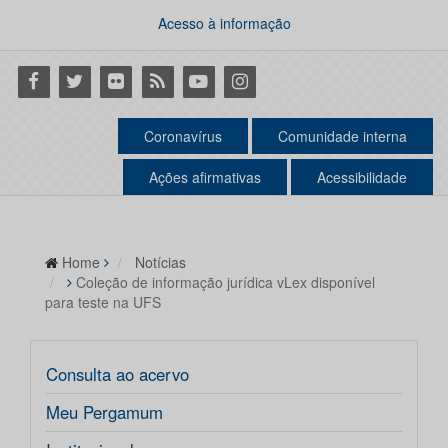
Acesso à informação
Facebook
Twitter
Flickr
RSS
Youtube
Instagram
Coronavírus
Comunidade interna
Ações afirmativas
Acessibilidade
Home
Notícias
Coleção de informação jurídica vLex disponível
para teste na UFS
Consulta ao acervo
Meu Pergamum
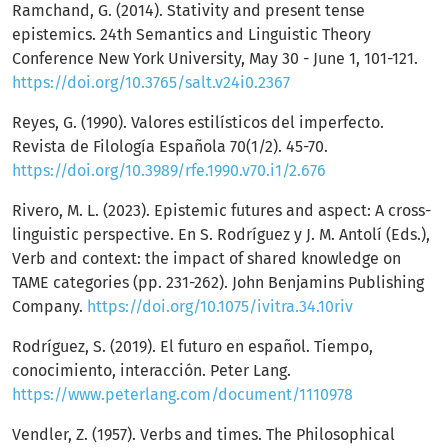
Ramchand, G. (2014). Stativity and present tense
epistemics. 24th Semantics and Linguistic Theory
Conference New York University, May 30 - June 1, 101-121.
https://doi.org/10.3765/salt.v24i0.2367
Reyes, G. (1990). Valores estilísticos del imperfecto.
Revista de Filología Española 70(1/2). 45-70.
https://doi.org/10.3989/rfe.1990.v70.i1/2.676
Rivero, M. L. (2023). Epistemic futures and aspect: A cross-
linguistic perspective. En S. Rodríguez y J. M. Antolí (Eds.),
Verb and context: the impact of shared knowledge on
TAME categories (pp. 231-262). John Benjamins Publishing
Company.
https://doi.org/10.1075/ivitra.34.10riv
Rodríguez, S. (2019). El futuro en español. Tiempo,
conocimiento, interacción. Peter Lang.
https://www.peterlang.com/document/1110978
Vendler, Z. (1957). Verbs and times. The Philosophical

........

*TASK DETAILS*
Scan the listing for the word "Rodríguez". Copy every line in which it appears.

*THE ANSWER*
linguistic perspective. En S. Rodríguez y J. M. Antolí (Eds.),
Rodríguez, S. (2019). El futuro en español. Tiempo,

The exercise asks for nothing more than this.